Das war "schon immer" so.
Allgemein gesehen ja,auf Wissenschaft und Forschung bezogen würde ich den Zeitpunkt an dem die Ethik über Bord ging tatsächlich als nicht ganz so weit zurück sehen.
Tesla,Ziolkowski, die Curies ua haben einiges nicht veröffentlicht bzw weiter daran geforscht oder ihre Forschungsergebnisse verschlüsselt, damit kein Unsinn damit angestellt werden kann.
Als "Mahner" gefällt mir da M.Crichton's Dr Ian Malcolm in "Dino Park" auf die Gentechnik bezogen echt gut.

Hat einer diesen Roman gelesen?
Jain, nicht ganz.Hatte bisher nur zeitlich begrenzt, die Möglichkeit da reinzulesen.Steht aber auf meiner Liste.
Finde ich auch interessanter/plausibler als die Skynet/Matrix Version.

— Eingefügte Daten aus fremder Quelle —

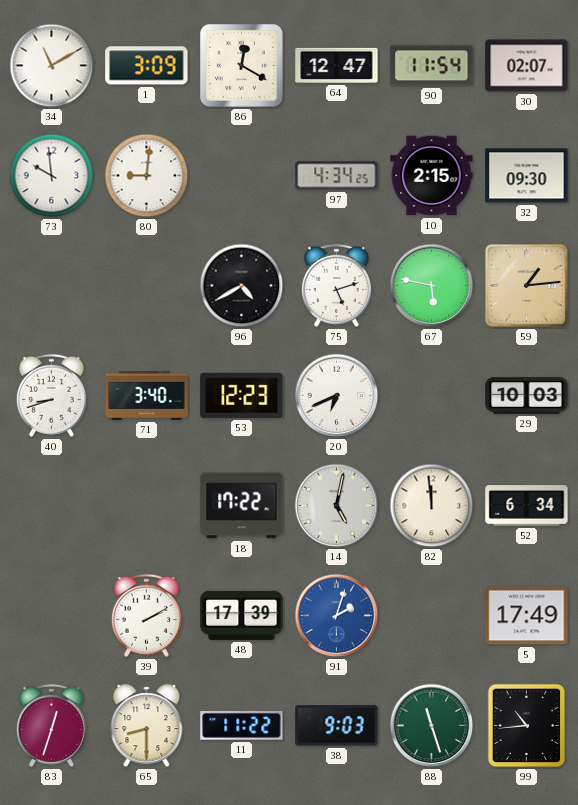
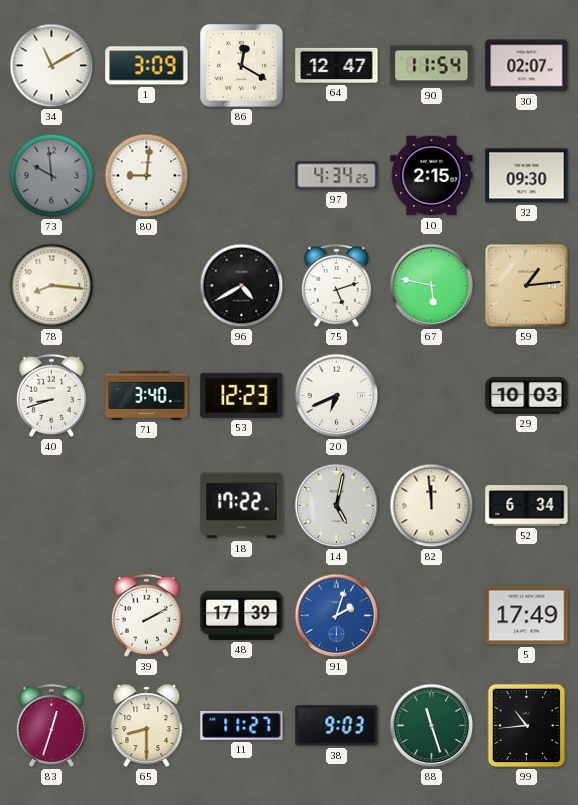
73 dial: white -> grey
78: none -> 8:16
11: 11:22 -> 11:27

Spätestens seit dem letzten Winter in Berlin sollte man gemerkt haben was ein relativ begrenztes lokales Event schon für Chaos anrichten kann.Ein gößerer "Stein im Teich" der Energieversorgung, logistische und Dateninfrastruktur, Sicherheit, Banken usw betrifft könnte ein härterer Tritt in die Kronjuwelen sein als ein militärischer Konflikt.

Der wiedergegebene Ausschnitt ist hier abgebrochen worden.